Green chiles are ready for harvest in August when pods become firm, glossy green, and resistant to squeezing pressure. Leave some green pods on the plant to fully mature - red chiles can be harvested when a red color develops over the whole pod, by September. Use a knife or scissors to cut red or green chiles from the plants. Leave at least one inch of stem. Tie red chiles from the stem onto wire strands for drying. These "ristras" are very decorative, and should be hung outdoors in an area with good air circulation and full sun. Dried red pods can be ground up into powders or more coarsely ground pods can be used in sauces.

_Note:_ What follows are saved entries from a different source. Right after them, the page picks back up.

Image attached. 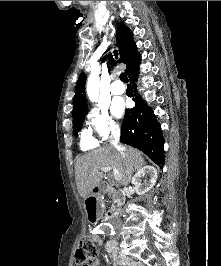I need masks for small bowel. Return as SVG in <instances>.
<instances>
[{
	"instance_id": "obj_1",
	"label": "small bowel",
	"mask_w": 221,
	"mask_h": 266,
	"mask_svg": "<svg viewBox=\"0 0 221 266\" xmlns=\"http://www.w3.org/2000/svg\"><path fill=\"white\" fill-rule=\"evenodd\" d=\"M107 253L112 259L114 265L116 266H145L144 263L140 261H134L131 258L120 254L117 250H114L112 248H108ZM93 266H96V265H93Z\"/></svg>"
}]
</instances>
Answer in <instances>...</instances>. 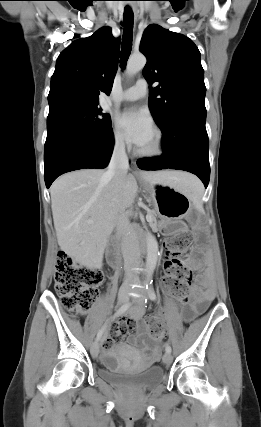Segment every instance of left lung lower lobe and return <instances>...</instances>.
Masks as SVG:
<instances>
[{
    "instance_id": "0a47b994",
    "label": "left lung lower lobe",
    "mask_w": 261,
    "mask_h": 427,
    "mask_svg": "<svg viewBox=\"0 0 261 427\" xmlns=\"http://www.w3.org/2000/svg\"><path fill=\"white\" fill-rule=\"evenodd\" d=\"M206 109H177L160 127L163 133L160 157L137 161L142 170L177 169L197 175L208 186L210 178L209 140L205 128Z\"/></svg>"
}]
</instances>
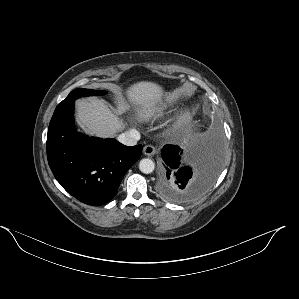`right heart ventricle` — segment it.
<instances>
[{"label":"right heart ventricle","instance_id":"e07e8e85","mask_svg":"<svg viewBox=\"0 0 299 299\" xmlns=\"http://www.w3.org/2000/svg\"><path fill=\"white\" fill-rule=\"evenodd\" d=\"M169 106L166 101L155 102L141 111V116L146 119L161 117L168 110Z\"/></svg>","mask_w":299,"mask_h":299}]
</instances>
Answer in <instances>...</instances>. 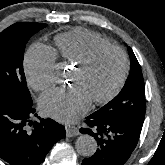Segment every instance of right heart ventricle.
<instances>
[{"mask_svg": "<svg viewBox=\"0 0 165 165\" xmlns=\"http://www.w3.org/2000/svg\"><path fill=\"white\" fill-rule=\"evenodd\" d=\"M56 56L64 62L77 64L92 48L108 44L98 34L84 28H75L57 35L54 39Z\"/></svg>", "mask_w": 165, "mask_h": 165, "instance_id": "obj_1", "label": "right heart ventricle"}]
</instances>
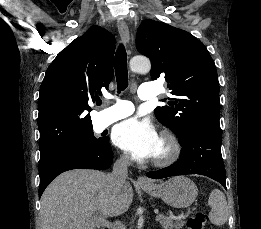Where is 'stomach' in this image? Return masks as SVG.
Here are the masks:
<instances>
[{
    "instance_id": "stomach-1",
    "label": "stomach",
    "mask_w": 261,
    "mask_h": 229,
    "mask_svg": "<svg viewBox=\"0 0 261 229\" xmlns=\"http://www.w3.org/2000/svg\"><path fill=\"white\" fill-rule=\"evenodd\" d=\"M142 189L151 197L162 199L167 205L175 207V209L190 207L198 195L195 183L187 177H172L166 183L154 185V187H142Z\"/></svg>"
}]
</instances>
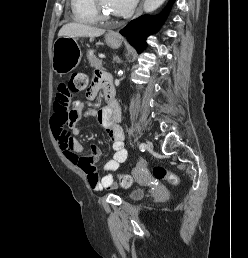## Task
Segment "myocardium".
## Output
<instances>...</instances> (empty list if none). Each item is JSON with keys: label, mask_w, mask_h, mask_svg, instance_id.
<instances>
[{"label": "myocardium", "mask_w": 248, "mask_h": 258, "mask_svg": "<svg viewBox=\"0 0 248 258\" xmlns=\"http://www.w3.org/2000/svg\"><path fill=\"white\" fill-rule=\"evenodd\" d=\"M101 0H93V7L98 20L109 21L112 16L104 9Z\"/></svg>", "instance_id": "f54148a6"}]
</instances>
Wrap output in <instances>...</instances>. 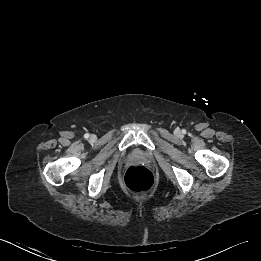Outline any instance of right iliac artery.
Returning a JSON list of instances; mask_svg holds the SVG:
<instances>
[{"label":"right iliac artery","instance_id":"1","mask_svg":"<svg viewBox=\"0 0 261 261\" xmlns=\"http://www.w3.org/2000/svg\"><path fill=\"white\" fill-rule=\"evenodd\" d=\"M84 138H85V139H88V138H89V134L86 133V134L84 135Z\"/></svg>","mask_w":261,"mask_h":261}]
</instances>
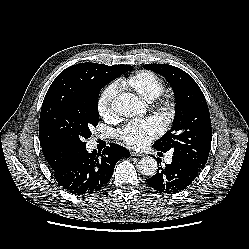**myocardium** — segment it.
Wrapping results in <instances>:
<instances>
[{
    "label": "myocardium",
    "mask_w": 249,
    "mask_h": 249,
    "mask_svg": "<svg viewBox=\"0 0 249 249\" xmlns=\"http://www.w3.org/2000/svg\"><path fill=\"white\" fill-rule=\"evenodd\" d=\"M156 100L158 109L171 116L174 111V98L171 95H159Z\"/></svg>",
    "instance_id": "myocardium-1"
}]
</instances>
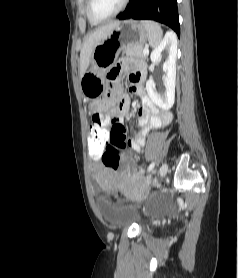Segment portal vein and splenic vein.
<instances>
[{
	"instance_id": "portal-vein-and-splenic-vein-1",
	"label": "portal vein and splenic vein",
	"mask_w": 238,
	"mask_h": 278,
	"mask_svg": "<svg viewBox=\"0 0 238 278\" xmlns=\"http://www.w3.org/2000/svg\"><path fill=\"white\" fill-rule=\"evenodd\" d=\"M143 53H144V55H148V54H149V49H148V48H145V49L143 50Z\"/></svg>"
}]
</instances>
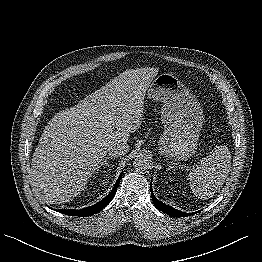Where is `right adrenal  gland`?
<instances>
[{"label": "right adrenal gland", "mask_w": 262, "mask_h": 262, "mask_svg": "<svg viewBox=\"0 0 262 262\" xmlns=\"http://www.w3.org/2000/svg\"><path fill=\"white\" fill-rule=\"evenodd\" d=\"M110 159H114V158L111 157V156H107V157L104 159V161L101 163V165H102V166H103V165L108 166V165H109V161H108V160H110Z\"/></svg>", "instance_id": "1"}]
</instances>
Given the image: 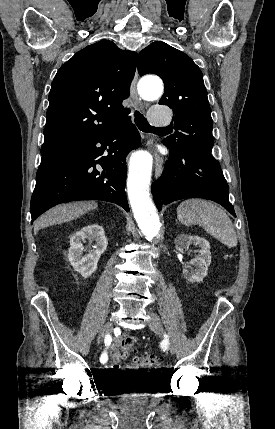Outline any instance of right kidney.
<instances>
[{
	"mask_svg": "<svg viewBox=\"0 0 275 429\" xmlns=\"http://www.w3.org/2000/svg\"><path fill=\"white\" fill-rule=\"evenodd\" d=\"M86 240L89 244L84 248L83 243ZM94 241L95 245H92ZM107 245L103 227L98 224L87 225L70 237L68 259L74 270L87 278L96 271L99 258L107 249ZM84 251L88 254L83 255Z\"/></svg>",
	"mask_w": 275,
	"mask_h": 429,
	"instance_id": "1",
	"label": "right kidney"
}]
</instances>
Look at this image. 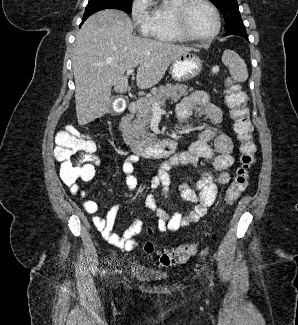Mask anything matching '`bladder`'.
I'll list each match as a JSON object with an SVG mask.
<instances>
[{"mask_svg":"<svg viewBox=\"0 0 298 325\" xmlns=\"http://www.w3.org/2000/svg\"><path fill=\"white\" fill-rule=\"evenodd\" d=\"M130 274L141 281H161L168 277V273L147 266L141 262H133L130 266Z\"/></svg>","mask_w":298,"mask_h":325,"instance_id":"bladder-1","label":"bladder"}]
</instances>
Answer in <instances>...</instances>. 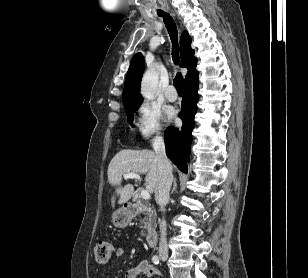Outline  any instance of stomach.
<instances>
[{
	"mask_svg": "<svg viewBox=\"0 0 308 278\" xmlns=\"http://www.w3.org/2000/svg\"><path fill=\"white\" fill-rule=\"evenodd\" d=\"M131 219L130 211L127 208H120L112 214V223L114 226L123 228L128 225Z\"/></svg>",
	"mask_w": 308,
	"mask_h": 278,
	"instance_id": "obj_1",
	"label": "stomach"
}]
</instances>
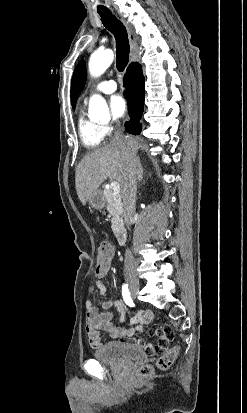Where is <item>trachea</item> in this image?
<instances>
[{
    "instance_id": "trachea-1",
    "label": "trachea",
    "mask_w": 247,
    "mask_h": 413,
    "mask_svg": "<svg viewBox=\"0 0 247 413\" xmlns=\"http://www.w3.org/2000/svg\"><path fill=\"white\" fill-rule=\"evenodd\" d=\"M104 27L113 33L116 39V67L118 71H123L129 59V42L126 28L111 12L98 11Z\"/></svg>"
}]
</instances>
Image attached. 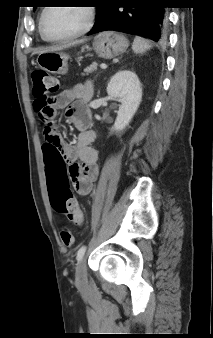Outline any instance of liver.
I'll return each mask as SVG.
<instances>
[{
  "mask_svg": "<svg viewBox=\"0 0 213 338\" xmlns=\"http://www.w3.org/2000/svg\"><path fill=\"white\" fill-rule=\"evenodd\" d=\"M82 42H83V40L74 42V43H72V44H67V45H62V46L48 47V48L43 49V50L40 51L39 53L60 51V50H62V49H64V48L70 47L71 45L78 44V43H82Z\"/></svg>",
  "mask_w": 213,
  "mask_h": 338,
  "instance_id": "obj_1",
  "label": "liver"
}]
</instances>
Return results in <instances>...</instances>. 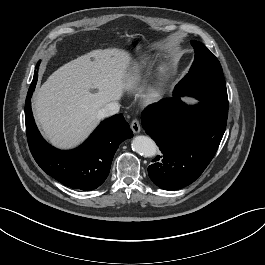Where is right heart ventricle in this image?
<instances>
[{
  "label": "right heart ventricle",
  "mask_w": 265,
  "mask_h": 265,
  "mask_svg": "<svg viewBox=\"0 0 265 265\" xmlns=\"http://www.w3.org/2000/svg\"><path fill=\"white\" fill-rule=\"evenodd\" d=\"M147 60L145 56L140 57L136 65L125 76L124 86L127 89L133 88L142 80L146 72Z\"/></svg>",
  "instance_id": "e07e8e85"
}]
</instances>
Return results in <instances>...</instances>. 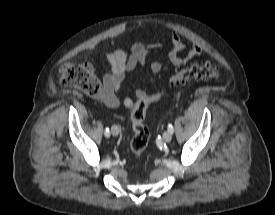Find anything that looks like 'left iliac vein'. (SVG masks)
Returning <instances> with one entry per match:
<instances>
[{
  "label": "left iliac vein",
  "instance_id": "obj_1",
  "mask_svg": "<svg viewBox=\"0 0 275 215\" xmlns=\"http://www.w3.org/2000/svg\"><path fill=\"white\" fill-rule=\"evenodd\" d=\"M172 139V133L170 131H166L164 134H163V140L165 142H170Z\"/></svg>",
  "mask_w": 275,
  "mask_h": 215
}]
</instances>
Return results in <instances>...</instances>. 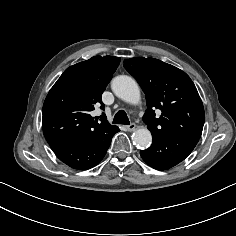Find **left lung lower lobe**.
Instances as JSON below:
<instances>
[{
	"instance_id": "left-lung-lower-lobe-1",
	"label": "left lung lower lobe",
	"mask_w": 236,
	"mask_h": 236,
	"mask_svg": "<svg viewBox=\"0 0 236 236\" xmlns=\"http://www.w3.org/2000/svg\"><path fill=\"white\" fill-rule=\"evenodd\" d=\"M198 141L199 138L188 136L153 138L152 146L140 151V155L149 166L166 170L183 161Z\"/></svg>"
}]
</instances>
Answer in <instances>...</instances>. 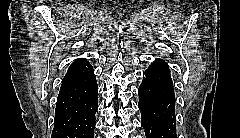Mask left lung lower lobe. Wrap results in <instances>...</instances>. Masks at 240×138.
Here are the masks:
<instances>
[{
  "instance_id": "left-lung-lower-lobe-1",
  "label": "left lung lower lobe",
  "mask_w": 240,
  "mask_h": 138,
  "mask_svg": "<svg viewBox=\"0 0 240 138\" xmlns=\"http://www.w3.org/2000/svg\"><path fill=\"white\" fill-rule=\"evenodd\" d=\"M138 89L141 124L147 138H176L175 96L166 62L156 59Z\"/></svg>"
}]
</instances>
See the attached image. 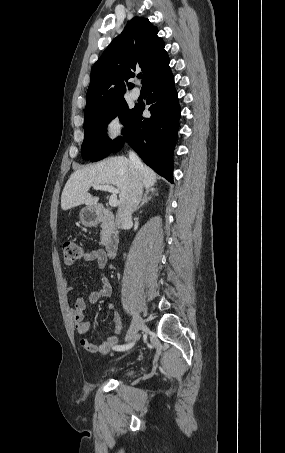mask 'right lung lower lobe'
Instances as JSON below:
<instances>
[{"instance_id":"1","label":"right lung lower lobe","mask_w":285,"mask_h":453,"mask_svg":"<svg viewBox=\"0 0 285 453\" xmlns=\"http://www.w3.org/2000/svg\"><path fill=\"white\" fill-rule=\"evenodd\" d=\"M148 90L150 118H143V105H137L124 140L142 160L159 175L173 182V151L178 132L180 107L170 67L152 76L145 84ZM123 142L114 149H121Z\"/></svg>"}]
</instances>
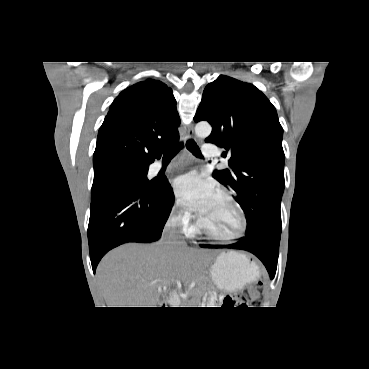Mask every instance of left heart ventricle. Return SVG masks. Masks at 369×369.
<instances>
[{
	"mask_svg": "<svg viewBox=\"0 0 369 369\" xmlns=\"http://www.w3.org/2000/svg\"><path fill=\"white\" fill-rule=\"evenodd\" d=\"M206 228L222 236L235 235L240 228V218L235 208L217 195L200 217Z\"/></svg>",
	"mask_w": 369,
	"mask_h": 369,
	"instance_id": "left-heart-ventricle-1",
	"label": "left heart ventricle"
}]
</instances>
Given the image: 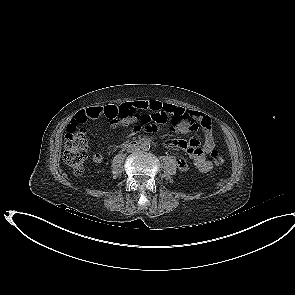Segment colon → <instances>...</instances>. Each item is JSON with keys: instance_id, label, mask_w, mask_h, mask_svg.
<instances>
[{"instance_id": "1", "label": "colon", "mask_w": 295, "mask_h": 295, "mask_svg": "<svg viewBox=\"0 0 295 295\" xmlns=\"http://www.w3.org/2000/svg\"><path fill=\"white\" fill-rule=\"evenodd\" d=\"M135 114L136 110L129 105H109L103 107V116L117 126L128 125ZM165 119L166 116L163 113L145 116L135 125L134 131L145 130L147 132H155L157 125L163 123ZM64 148L63 160L65 164L75 174H81L84 170V163L87 157V139L84 129L78 128L77 126H68ZM211 158L217 166H221L225 162V157L217 150L211 152Z\"/></svg>"}]
</instances>
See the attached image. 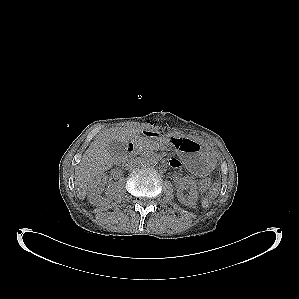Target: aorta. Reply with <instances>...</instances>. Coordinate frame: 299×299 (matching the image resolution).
<instances>
[{"label":"aorta","instance_id":"aorta-1","mask_svg":"<svg viewBox=\"0 0 299 299\" xmlns=\"http://www.w3.org/2000/svg\"><path fill=\"white\" fill-rule=\"evenodd\" d=\"M159 162V157L155 152H145L141 157V163L147 167L156 166Z\"/></svg>","mask_w":299,"mask_h":299}]
</instances>
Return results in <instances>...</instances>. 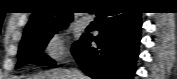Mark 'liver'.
I'll return each mask as SVG.
<instances>
[{"label": "liver", "instance_id": "6515ba94", "mask_svg": "<svg viewBox=\"0 0 177 79\" xmlns=\"http://www.w3.org/2000/svg\"><path fill=\"white\" fill-rule=\"evenodd\" d=\"M85 79H89L84 76ZM26 79H73L72 73L68 69H53L46 72H42L33 76H28Z\"/></svg>", "mask_w": 177, "mask_h": 79}]
</instances>
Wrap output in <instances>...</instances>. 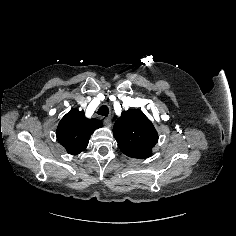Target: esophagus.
Returning a JSON list of instances; mask_svg holds the SVG:
<instances>
[{"label": "esophagus", "instance_id": "esophagus-1", "mask_svg": "<svg viewBox=\"0 0 236 236\" xmlns=\"http://www.w3.org/2000/svg\"><path fill=\"white\" fill-rule=\"evenodd\" d=\"M103 122L107 127H110L112 123L111 117H105Z\"/></svg>", "mask_w": 236, "mask_h": 236}]
</instances>
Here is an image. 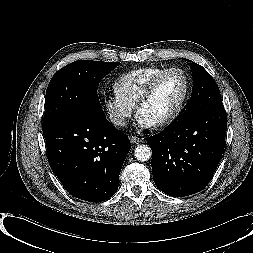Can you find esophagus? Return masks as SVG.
Listing matches in <instances>:
<instances>
[{"label":"esophagus","mask_w":253,"mask_h":253,"mask_svg":"<svg viewBox=\"0 0 253 253\" xmlns=\"http://www.w3.org/2000/svg\"><path fill=\"white\" fill-rule=\"evenodd\" d=\"M129 139H130V141H131V143H132L133 145L139 144V143L142 142V139L139 138V137H137V136H130Z\"/></svg>","instance_id":"esophagus-1"}]
</instances>
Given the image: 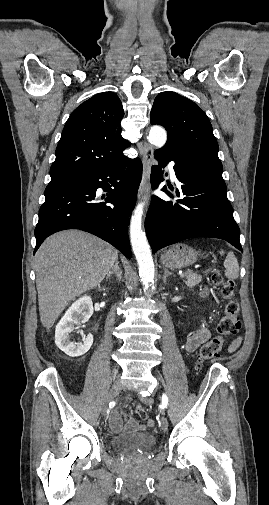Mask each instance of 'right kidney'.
<instances>
[{
  "instance_id": "right-kidney-1",
  "label": "right kidney",
  "mask_w": 269,
  "mask_h": 505,
  "mask_svg": "<svg viewBox=\"0 0 269 505\" xmlns=\"http://www.w3.org/2000/svg\"><path fill=\"white\" fill-rule=\"evenodd\" d=\"M93 314V303L90 296H83L75 301L66 311L56 326L55 343L70 357L84 355L93 344V335L88 334L83 337V342L74 343L70 341L71 332L78 328L76 326L85 323Z\"/></svg>"
}]
</instances>
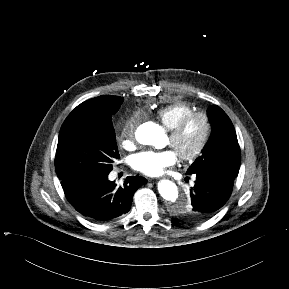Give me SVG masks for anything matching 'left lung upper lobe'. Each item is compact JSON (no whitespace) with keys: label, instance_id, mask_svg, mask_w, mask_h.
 Wrapping results in <instances>:
<instances>
[{"label":"left lung upper lobe","instance_id":"left-lung-upper-lobe-1","mask_svg":"<svg viewBox=\"0 0 289 289\" xmlns=\"http://www.w3.org/2000/svg\"><path fill=\"white\" fill-rule=\"evenodd\" d=\"M208 117L212 125V133L202 150V154L188 168L187 174L207 170H220L237 176L240 168L241 153L233 124L227 114L217 105L208 108ZM185 208H172V212L189 219Z\"/></svg>","mask_w":289,"mask_h":289}]
</instances>
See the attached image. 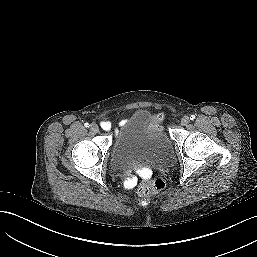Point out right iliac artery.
Listing matches in <instances>:
<instances>
[{
    "instance_id": "obj_1",
    "label": "right iliac artery",
    "mask_w": 257,
    "mask_h": 257,
    "mask_svg": "<svg viewBox=\"0 0 257 257\" xmlns=\"http://www.w3.org/2000/svg\"><path fill=\"white\" fill-rule=\"evenodd\" d=\"M84 126H85L86 128H89L90 125H89V123H85Z\"/></svg>"
}]
</instances>
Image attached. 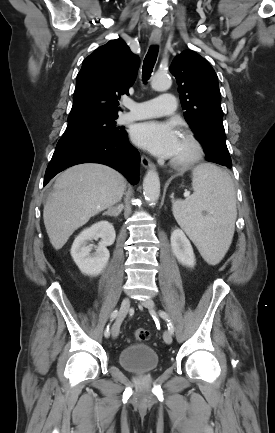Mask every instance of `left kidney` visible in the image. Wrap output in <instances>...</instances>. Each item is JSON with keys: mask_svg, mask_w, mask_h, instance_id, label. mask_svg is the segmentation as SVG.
I'll list each match as a JSON object with an SVG mask.
<instances>
[{"mask_svg": "<svg viewBox=\"0 0 275 433\" xmlns=\"http://www.w3.org/2000/svg\"><path fill=\"white\" fill-rule=\"evenodd\" d=\"M171 248L181 264L189 267L195 265V256L191 243L179 228L175 229L171 234Z\"/></svg>", "mask_w": 275, "mask_h": 433, "instance_id": "5707ae66", "label": "left kidney"}]
</instances>
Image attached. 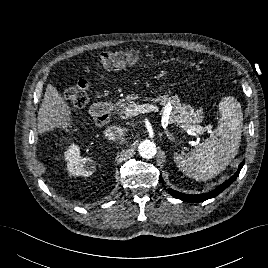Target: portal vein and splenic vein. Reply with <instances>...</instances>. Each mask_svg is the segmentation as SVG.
I'll use <instances>...</instances> for the list:
<instances>
[{"mask_svg":"<svg viewBox=\"0 0 268 268\" xmlns=\"http://www.w3.org/2000/svg\"><path fill=\"white\" fill-rule=\"evenodd\" d=\"M159 107L153 104H143V105H132L126 109V114L128 116H136L141 113H149V112H158ZM170 112L169 108L164 110V113L167 114ZM181 128L185 129L187 133L194 135L195 133H202L204 129L202 126H194V125H180ZM208 129L210 128L207 127Z\"/></svg>","mask_w":268,"mask_h":268,"instance_id":"portal-vein-and-splenic-vein-1","label":"portal vein and splenic vein"}]
</instances>
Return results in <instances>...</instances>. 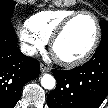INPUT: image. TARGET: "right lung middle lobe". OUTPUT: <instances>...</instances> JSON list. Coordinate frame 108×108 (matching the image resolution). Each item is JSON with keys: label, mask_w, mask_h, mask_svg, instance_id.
<instances>
[{"label": "right lung middle lobe", "mask_w": 108, "mask_h": 108, "mask_svg": "<svg viewBox=\"0 0 108 108\" xmlns=\"http://www.w3.org/2000/svg\"><path fill=\"white\" fill-rule=\"evenodd\" d=\"M16 2L12 0H0V23L11 24V16L13 14Z\"/></svg>", "instance_id": "dd1d6c3e"}]
</instances>
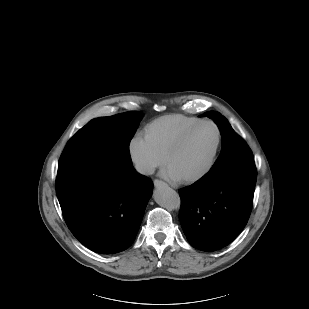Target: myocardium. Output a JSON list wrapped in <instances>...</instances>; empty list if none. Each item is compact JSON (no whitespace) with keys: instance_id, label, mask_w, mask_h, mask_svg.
<instances>
[{"instance_id":"myocardium-1","label":"myocardium","mask_w":309,"mask_h":309,"mask_svg":"<svg viewBox=\"0 0 309 309\" xmlns=\"http://www.w3.org/2000/svg\"><path fill=\"white\" fill-rule=\"evenodd\" d=\"M202 125H211L215 128L216 132H217V142L213 151V154L208 162V164L206 165V167L200 171L199 173L193 175V176H189V177H184V178H180V182L184 183V184H191V183H195L201 179H203L207 174H209V172L213 169L217 157H218V153L222 144V131L221 128L219 127V125L212 121V120H200L197 123L193 124L192 126H190L189 128H187L184 132H182L177 139L173 142V144L171 145V147L169 148L166 156H165V163L168 164L170 159L177 153V151L182 147V145L186 142V140L189 138V136L191 135V133L197 129L199 126Z\"/></svg>"}]
</instances>
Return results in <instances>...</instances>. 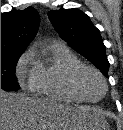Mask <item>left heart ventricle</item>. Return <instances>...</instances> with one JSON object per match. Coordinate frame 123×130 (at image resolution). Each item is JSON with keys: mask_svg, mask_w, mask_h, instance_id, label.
<instances>
[{"mask_svg": "<svg viewBox=\"0 0 123 130\" xmlns=\"http://www.w3.org/2000/svg\"><path fill=\"white\" fill-rule=\"evenodd\" d=\"M83 85L88 95L92 98L98 97L102 92V85L99 79L91 73H87L84 76Z\"/></svg>", "mask_w": 123, "mask_h": 130, "instance_id": "1", "label": "left heart ventricle"}]
</instances>
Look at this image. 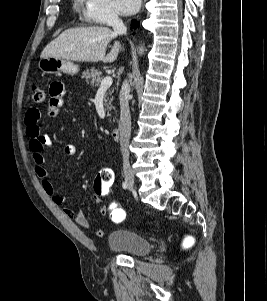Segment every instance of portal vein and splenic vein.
Instances as JSON below:
<instances>
[{"label":"portal vein and splenic vein","instance_id":"1","mask_svg":"<svg viewBox=\"0 0 267 301\" xmlns=\"http://www.w3.org/2000/svg\"><path fill=\"white\" fill-rule=\"evenodd\" d=\"M113 79L110 76H106L100 84L99 90L101 89H107L112 85Z\"/></svg>","mask_w":267,"mask_h":301}]
</instances>
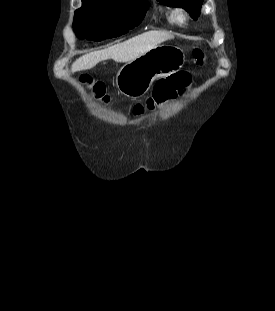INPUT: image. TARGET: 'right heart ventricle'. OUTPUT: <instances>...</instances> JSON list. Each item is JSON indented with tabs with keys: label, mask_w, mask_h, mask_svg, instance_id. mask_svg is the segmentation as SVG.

Remove the thin outer skin of green chiles by blistering or roasting them on an outdoor grill. (When working with larger quantities, find a local vendor to roast them in large rotating bins equipped with propane burners). Place on a hot grill and turn chiles frequently, so all sides get blistered. Then, for crisp chiles, plunge them into an ice water bath. For more thoroughly cooked chiles, place blistered pods in a plastic bag or into a pan covered with a damp towel for 10 minutes; this allows "steaming." Before peeling chiles, put on thin rubber gloves or coat hands with butter. Keep hands away from eyes. Capsaicin burns hands and eyes just as it creates a hot sensation when eaten. To peel blistered pods, start at the stem end, peel skin down. Remove seeds and stems if desired. (Leave stems if green chiles will be used in rellenos.) Peeled chiles can then be used fresh or they can be frozen, canned or dried.